Below is a set of entries. Reproduce exactly the lines from the one containing "Spareribs av svenskt fläskkött." through the end, both included.

Stored data entries
++++++

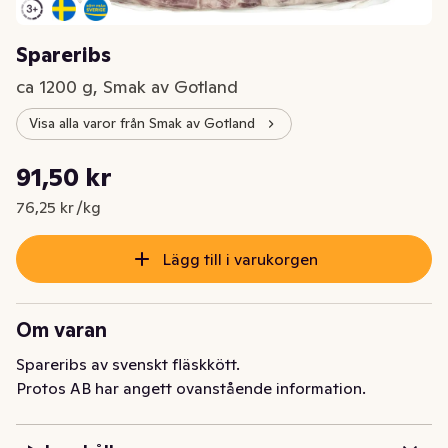
Spareribs
ca 1200 g, Smak av Gotland
Visa alla varor från Smak av Gotland
Styckpris: 76,25 kr /kg
91,50 kr
Nuvarande pris är: 91,50 kr
76,25 kr /kg
Lägg till i varukorgen
Om varan
Spareribs av svenskt fläskkött.
Protos AB har angett ovanstående information.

++++++

SOLUTION:
Spareribs av svenskt fläskkött.
Protos AB har angett ovanstående information.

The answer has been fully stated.